*** Opening Data under study ***
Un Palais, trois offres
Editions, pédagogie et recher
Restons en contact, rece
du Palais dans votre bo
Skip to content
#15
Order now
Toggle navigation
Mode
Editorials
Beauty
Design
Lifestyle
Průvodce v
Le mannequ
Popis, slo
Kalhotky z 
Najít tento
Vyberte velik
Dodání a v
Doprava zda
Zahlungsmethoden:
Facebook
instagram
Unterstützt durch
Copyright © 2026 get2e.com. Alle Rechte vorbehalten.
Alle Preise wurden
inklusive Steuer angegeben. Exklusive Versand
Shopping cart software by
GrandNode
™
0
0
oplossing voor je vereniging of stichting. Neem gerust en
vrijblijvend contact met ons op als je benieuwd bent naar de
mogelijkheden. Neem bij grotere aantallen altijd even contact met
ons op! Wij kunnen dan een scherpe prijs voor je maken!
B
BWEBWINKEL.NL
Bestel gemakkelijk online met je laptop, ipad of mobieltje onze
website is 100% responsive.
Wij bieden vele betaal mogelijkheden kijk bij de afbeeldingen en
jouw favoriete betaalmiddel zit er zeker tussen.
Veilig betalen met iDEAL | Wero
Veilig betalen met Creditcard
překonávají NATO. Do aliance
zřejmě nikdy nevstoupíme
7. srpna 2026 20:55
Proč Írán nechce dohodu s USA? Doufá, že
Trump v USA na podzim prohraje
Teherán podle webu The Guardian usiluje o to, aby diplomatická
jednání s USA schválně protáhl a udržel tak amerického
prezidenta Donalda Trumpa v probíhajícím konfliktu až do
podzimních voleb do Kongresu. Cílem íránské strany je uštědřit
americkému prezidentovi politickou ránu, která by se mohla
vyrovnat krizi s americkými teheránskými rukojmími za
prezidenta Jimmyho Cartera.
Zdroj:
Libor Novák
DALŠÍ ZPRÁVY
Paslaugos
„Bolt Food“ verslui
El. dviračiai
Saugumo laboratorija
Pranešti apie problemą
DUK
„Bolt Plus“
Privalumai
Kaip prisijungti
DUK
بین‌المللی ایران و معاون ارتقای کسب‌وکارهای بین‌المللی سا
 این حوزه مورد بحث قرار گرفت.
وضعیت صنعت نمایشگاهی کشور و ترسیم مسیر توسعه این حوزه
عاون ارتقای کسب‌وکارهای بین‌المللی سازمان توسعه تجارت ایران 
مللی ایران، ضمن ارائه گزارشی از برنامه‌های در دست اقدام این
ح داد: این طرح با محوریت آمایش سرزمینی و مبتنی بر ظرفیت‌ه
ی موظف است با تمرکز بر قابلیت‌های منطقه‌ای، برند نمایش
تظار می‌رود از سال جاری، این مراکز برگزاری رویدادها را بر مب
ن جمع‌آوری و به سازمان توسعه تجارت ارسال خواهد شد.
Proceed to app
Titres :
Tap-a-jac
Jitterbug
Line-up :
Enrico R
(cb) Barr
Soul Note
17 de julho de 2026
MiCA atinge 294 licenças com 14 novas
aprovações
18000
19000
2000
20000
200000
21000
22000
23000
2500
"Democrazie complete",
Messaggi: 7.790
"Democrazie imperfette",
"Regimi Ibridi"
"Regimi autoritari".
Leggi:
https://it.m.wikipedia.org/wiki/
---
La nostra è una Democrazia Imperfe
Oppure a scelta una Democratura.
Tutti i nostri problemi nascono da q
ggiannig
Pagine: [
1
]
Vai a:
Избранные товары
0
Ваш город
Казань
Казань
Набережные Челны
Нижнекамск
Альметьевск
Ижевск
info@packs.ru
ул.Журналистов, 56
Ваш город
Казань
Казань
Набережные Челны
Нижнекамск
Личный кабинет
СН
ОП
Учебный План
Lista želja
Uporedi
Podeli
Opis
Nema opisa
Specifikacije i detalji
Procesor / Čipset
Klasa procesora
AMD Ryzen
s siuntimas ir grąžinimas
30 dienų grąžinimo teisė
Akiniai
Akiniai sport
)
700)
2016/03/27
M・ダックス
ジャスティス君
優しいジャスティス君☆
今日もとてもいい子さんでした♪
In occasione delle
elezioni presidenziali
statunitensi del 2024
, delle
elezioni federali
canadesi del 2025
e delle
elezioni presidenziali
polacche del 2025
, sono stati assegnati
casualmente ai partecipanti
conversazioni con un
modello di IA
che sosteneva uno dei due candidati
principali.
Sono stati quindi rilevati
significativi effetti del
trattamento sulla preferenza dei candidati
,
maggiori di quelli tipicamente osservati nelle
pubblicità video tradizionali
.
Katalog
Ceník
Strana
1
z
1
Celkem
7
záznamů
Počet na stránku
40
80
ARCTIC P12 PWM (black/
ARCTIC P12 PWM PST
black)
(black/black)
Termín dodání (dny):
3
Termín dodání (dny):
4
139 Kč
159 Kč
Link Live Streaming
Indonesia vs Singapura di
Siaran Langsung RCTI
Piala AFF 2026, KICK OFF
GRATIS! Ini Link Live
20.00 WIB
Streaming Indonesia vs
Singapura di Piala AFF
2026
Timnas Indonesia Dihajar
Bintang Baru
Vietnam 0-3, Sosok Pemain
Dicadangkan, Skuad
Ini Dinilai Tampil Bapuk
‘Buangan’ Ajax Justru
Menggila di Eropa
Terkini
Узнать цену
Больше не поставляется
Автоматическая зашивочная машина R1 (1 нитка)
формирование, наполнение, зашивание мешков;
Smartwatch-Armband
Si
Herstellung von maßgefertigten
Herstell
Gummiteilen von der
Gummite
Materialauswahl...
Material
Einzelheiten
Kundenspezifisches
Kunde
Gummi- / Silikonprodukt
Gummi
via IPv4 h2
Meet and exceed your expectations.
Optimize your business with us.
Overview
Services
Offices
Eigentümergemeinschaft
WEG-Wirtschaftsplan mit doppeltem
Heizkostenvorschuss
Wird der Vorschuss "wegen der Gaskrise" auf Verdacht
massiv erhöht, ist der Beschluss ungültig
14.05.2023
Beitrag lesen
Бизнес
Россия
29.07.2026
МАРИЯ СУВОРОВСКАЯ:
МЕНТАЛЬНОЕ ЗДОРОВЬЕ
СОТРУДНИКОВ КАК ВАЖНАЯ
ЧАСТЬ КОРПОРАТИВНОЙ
*** Closing Data under study ***
■ Your task
You are asked to transcribe the complete data exactly.

■ Output for this task
Un Palais, trois offres
Editions, pédagogie et recher
Restons en contact, rece
du Palais dans votre bo
Skip to content
#15
Order now
Toggle navigation
Mode
Editorials
Beauty
Design
Lifestyle
Průvodce v
Le mannequ
Popis, slo
Kalhotky z 
Najít tento
Vyberte velik
Dodání a v
Doprava zda
Zahlungsmethoden:
Facebook
instagram
Unterstützt durch
Copyright © 2026 get2e.com. Alle Rechte vorbehalten.
Alle Preise wurden
inklusive Steuer angegeben. Exklusive Versand
Shopping cart software by
GrandNode
™
0
0
oplossing voor je vereniging of stichting. Neem gerust en
vrijblijvend contact met ons op als je benieuwd bent naar de
mogelijkheden. Neem bij grotere aantallen altijd even contact met
ons op! Wij kunnen dan een scherpe prijs voor je maken!
B
BWEBWINKEL.NL
Bestel gemakkelijk online met je laptop, ipad of mobieltje onze
website is 100% responsive.
Wij bieden vele betaal mogelijkheden kijk bij de afbeeldingen en
jouw favoriete betaalmiddel zit er zeker tussen.
Veilig betalen met iDEAL | Wero
Veilig betalen met Creditcard
překonávají NATO. Do aliance
zřejmě nikdy nevstoupíme
7. srpna 2026 20:55
Proč Írán nechce dohodu s USA? Doufá, že
Trump v USA na podzim prohraje
Teherán podle webu The Guardian usiluje o to, aby diplomatická
jednání s USA schválně protáhl a udržel tak amerického
prezidenta Donalda Trumpa v probíhajícím konfliktu až do
podzimních voleb do Kongresu. Cílem íránské strany je uštědřit
americkému prezidentovi politickou ránu, která by se mohla
vyrovnat krizi s americkými teheránskými rukojmími za
prezidenta Jimmyho Cartera.
Zdroj:
Libor Novák
DALŠÍ ZPRÁVY
Paslaugos
„Bolt Food“ verslui
El. dviračiai
Saugumo laboratorija
Pranešti apie problemą
DUK
„Bolt Plus“
Privalumai
Kaip prisijungti
DUK
بین‌المللی ایران و معاون ارتقای کسب‌وکارهای بین‌المللی سا
 این حوزه مورد بحث قرار گرفت.
وضعیت صنعت نمایشگاهی کشور و ترسیم مسیر توسعه این حوزه
عاون ارتقای کسب‌وکارهای بین‌المللی سازمان توسعه تجارت ایران 
مللی ایران، ضمن ارائه گزارشی از برنامه‌های در دست اقدام این
ح داد: این طرح با محوریت آمایش سرزمینی و مبتنی بر ظرفیت‌ه
ی موظف است با تمرکز بر قابلیت‌های منطقه‌ای، برند نمایش
تظار می‌رود از سال جاری، این مراکز برگزاری رویدادها را بر مب
ن جمع‌آوری و به سازمان توسعه تجارت ارسال خواهد شد.
Proceed to app
Titres :
Tap-a-jac
Jitterbug
Line-up :
Enrico R
(cb) Barr
Soul Note
17 de julho de 2026
MiCA atinge 294 licenças com 14 novas
aprovações
18000
19000
2000
20000
200000
21000
22000
23000
2500
"Democrazie complete",
Messaggi: 7.790
"Democrazie imperfette",
"Regimi Ibridi"
"Regimi autoritari".
Leggi:
https://it.m.wikipedia.org/wiki/
---
La nostra è una Democrazia Imperfe
Oppure a scelta una Democratura.
Tutti i nostri problemi nascono da q
ggiannig
Pagine: [
1
]
Vai a:
Избранные товары
0
Ваш город
Казань
Казань
Набережные Челны
Нижнекамск
Альметьевск
Ижевск
info@packs.ru
ул.Журналистов, 56
Ваш город
Казань
Казань
Набережные Челны
Нижнекамск
Личный кабинет
СН
ОП
Учебный План
Lista želja
Uporedi
Podeli
Opis
Nema opisa
Specifikacije i detalji
Procesor / Čipset
Klasa procesora
AMD Ryzen
s siuntimas ir grąžinimas
30 dienų grąžinimo teisė
Akiniai
Akiniai sport
)
700)
2016/03/27
M・ダックス
ジャスティス君
優しいジャスティス君☆
今日もとてもいい子さんでした♪
In occasione delle
elezioni presidenziali
statunitensi del 2024
, delle
elezioni federali
canadesi del 2025
e delle
elezioni presidenziali
polacche del 2025
, sono stati assegnati
casualmente ai partecipanti
conversazioni con un
modello di IA
che sosteneva uno dei due candidati
principali.
Sono stati quindi rilevati
significativi effetti del
trattamento sulla preferenza dei candidati
,
maggiori di quelli tipicamente osservati nelle
pubblicità video tradizionali
.
Katalog
Ceník
Strana
1
z
1
Celkem
7
záznamů
Počet na stránku
40
80
ARCTIC P12 PWM (black/
ARCTIC P12 PWM PST
black)
(black/black)
Termín dodání (dny):
3
Termín dodání (dny):
4
139 Kč
159 Kč
Link Live Streaming
Indonesia vs Singapura di
Siaran Langsung RCTI
Piala AFF 2026, KICK OFF
GRATIS! Ini Link Live
20.00 WIB
Streaming Indonesia vs
Singapura di Piala AFF
2026
Timnas Indonesia Dihajar
Bintang Baru
Vietnam 0-3, Sosok Pemain
Dicadangkan, Skuad
Ini Dinilai Tampil Bapuk
‘Buangan’ Ajax Justru
Menggila di Eropa
Terkini
Узнать цену
Больше не поставляется
Автоматическая зашивочная машина R1 (1 нитка)
формирование, наполнение, зашивание мешков;
Smartwatch-Armband
Si
Herstellung von maßgefertigten
Herstell
Gummiteilen von der
Gummite
Materialauswahl...
Material
Einzelheiten
Kundenspezifisches
Kunde
Gummi- / Silikonprodukt
Gummi
via IPv4 h2
Meet and exceed your expectations.
Optimize your business with us.
Overview
Services
Offices
Eigentümergemeinschaft
WEG-Wirtschaftsplan mit doppeltem
Heizkostenvorschuss
Wird der Vorschuss "wegen der Gaskrise" auf Verdacht
massiv erhöht, ist der Beschluss ungültig
14.05.2023
Beitrag lesen
Бизнес
Россия
29.07.2026
МАРИЯ СУВОРОВСКАЯ:
МЕНТАЛЬНОЕ ЗДОРОВЬЕ
СОТРУДНИКОВ КАК ВАЖНАЯ
ЧАСТЬ КОРПОРАТИВНОЙ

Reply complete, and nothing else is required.